Были они верующие? В церковь не ходили, - да и некуда было, - но икона в углу на полочке стояла всегда, украшенная вологодской вышивкой, не взирая ни на какую правящую идеологию. Да ещё мама всегда точно помнила, какой когда церковный праздник, и готовила то пирог, то кулич, а то и гуся. Но не постилась и молилась редко, по особому случаю. Как прижмёт. Приезжавшая осенью на месяц помогать с новорождённым, бабушка Нюра выучила с Оленькой "Отче наш" и "Богородице Дево", понарассказывала громким шёпотом перед сном про Боженьку и Николу-угодника, попугала страшным судом и мытарствами. Но потом отец разворчался, чтобы ребёнку "голову не морочили", а то в школе комсомольцы умучают, и на этом всё религиозное образование закончилось.

В тот памятный зимний день отец дежурил на станции. Мороз стоял уже с неделю, воздух потерял всякую влажность и в их крытом, по местному обычаю под одну с домом крышу, дворе неожиданно страшно лопались поленья в поленицах. Как бичом кто-то щёлкал. И колодец обмёрз так, что ведро не опускалось, приходилось растапливать для хозяйства уличный снег. Мама почти круглые сутки топила печь, но всё равно в избе было зябко, особенно зло поддувало по полу, так что ходили в валенках. Малыша закутали, положили повыше, привалили тулупом. Оля тоже почти весь день просидела на столе, до темноты играя в две свои облезлые куколки. Скучный был день. Ничем не запомнился. Дело было посленовогоденное, стемнело уже в пять, и они ужинали при лампе. Поев, дети легли на постели рядом, а мать, скрипя налипшим на дверь инеем, долго ещё то и дело выбегала в стайку покормить и подоить корову, перепроверить свиней, овечек и утеплить кур. Уже почти в полночь, в последний раз подкинув в печь пару здоровенных лесин, поплотнее прикрыла подтопок, чтоб они подольше горели, и осторожно прилегла к малышам скраю. Лунный свет на полу и стене перебивался быстрыми бликами от огненных щёлок вокруг печной дверки. Тикали часы…

Оленька уже спала, когда её словно кто подкинул. Она присела на кровати и, ничего не понимая, смотрела, как мама, захватив в шаль тихонько заплакавшего братишку, в одной рубахе мечется по дому, сбивая табуреты и странно постанывая.
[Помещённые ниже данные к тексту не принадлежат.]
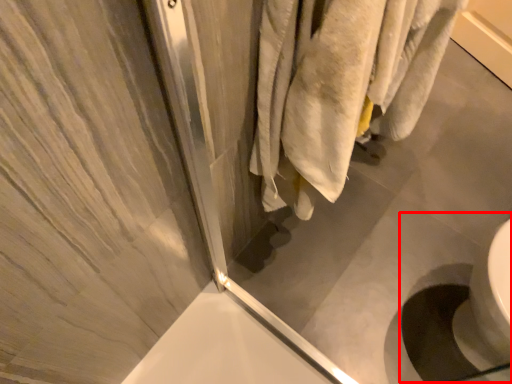 Question: From the image's perspective, what is the correct spatial relationship of sink (annotated by the red box) in relation to screen door?

Choices:
 (A) below
 (B) above

Answer: (A) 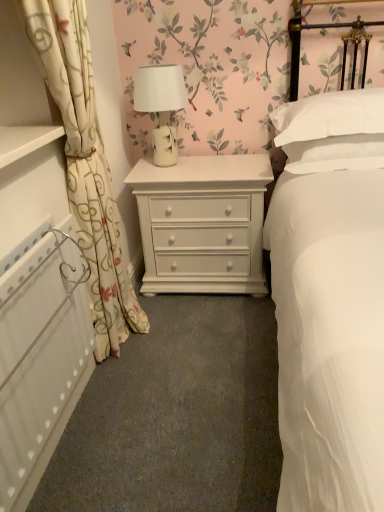 Question: Considering the positions of point (31, 384) and point (311, 105), is point (31, 384) closer or farther from the camera than point (311, 105)?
Лишь когда она, сильно ударившись о стену, замерла, Оля услыхала, как в сенях кто-то чужой сослепу громко шарит по стенам, гремя пустыми вёдрами и чугунками. Кто там? Вор? Разбойник? Мать опять сдавленно застонала. Вот этот "кто-то" нащупал их оббитую снаружи дерматином дверь и стал дёргать за ручку. Маленький, самодельный крючок запрыгал в петле, но держал, не поддавался. Убедившись в надёжности запора, "кто-то" опять начал яро шарить по совершенно тёмным, заставленным хозяйской и скотской посудой и утварью, сеням. И нашарил топор.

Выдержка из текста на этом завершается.